LE PROCÈS DE JEANNE – LES BOUFFES DU NORD

♥♥♥♥ Immense bonheur de spectatrice hier soir aux Bouffes du Nord, privilégiée d’assister au Procès de Jeanne, pièce qui retrace, au plus près de la réalité historique, le procès de Jeanne d’Arc et de sa condamnation à mort. Un moment de théâtre unique, aussi profond dans le fond qu’envoûtant sur la forme. L’interprétation magistrale de Judith Chemla, dans le rôle-titre, fera date. Force, grâce, intelligence, émotion : une réussite totale.  

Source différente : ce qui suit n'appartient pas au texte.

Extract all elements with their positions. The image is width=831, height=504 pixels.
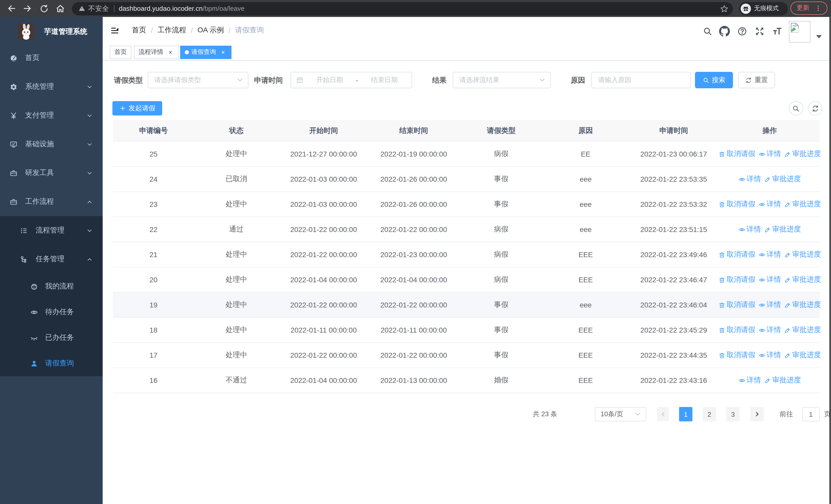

Un grand plateau en bois octogonal, un tabouret central, une rangée de musiciens tapis dans l’ombre en fond de scène, et une silhouette mince apparaît. Elle se retourne doucement, et tous les regards convergent vers elle. C’est Jeanne, avec son « habit d’homme », son regard fiévreux, son corps meurtri. Elle a 19 ans, elle raconte d’où elle vient. Très tôt, des voix lui ont parlé, lui ont confié sa mission sur Terre, et elle s’y est vouée de tout son corps, de toute son âme. Mais les confidences s’arrêtent vite. Devant nous, elle est prisonnière, elle fait face maintenant à ses juges, ces hommes d’Église puissants, autoritaires, impitoyables, qui décideront si elle doit vivre ou mourir. Ils n’auront de cesse de lui faire abjurer son péché, de lui faire reconnaître les représentants de l’Église sur Terre. Elle, butée, torturée, incandescente, répondra point par point, défendant bec et ongles, ses choix, son chemin, ses luttes, ses combats. Il suffirait d’abjurer pour sauver sa vie mais elle ne le fera point. Ils la condamneront pour hérésie et l’enverront au bûcher.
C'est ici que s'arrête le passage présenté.